── DATASET EXCERPTS ──
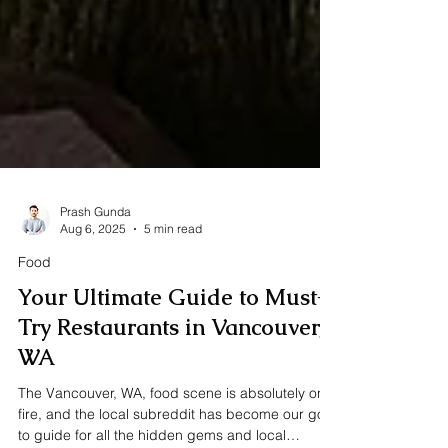
Prash Gunda
Aug 6, 2025
5 min read
Food
Your Ultimate Guide to Must-
Try Restaurants in Vancouver,
WA
The Vancouver, WA, food scene is absolutely on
───
### GOAL OF THE EXERCISE
Please copy the data above character for character, skipping any pictures.

### ANSWER TO THIS PROBLEM
Prash Gunda
Aug 6, 2025
5 min read
Food
Your Ultimate Guide to Must-
Try Restaurants in Vancouver,
WA
The Vancouver, WA, food scene is absolutely on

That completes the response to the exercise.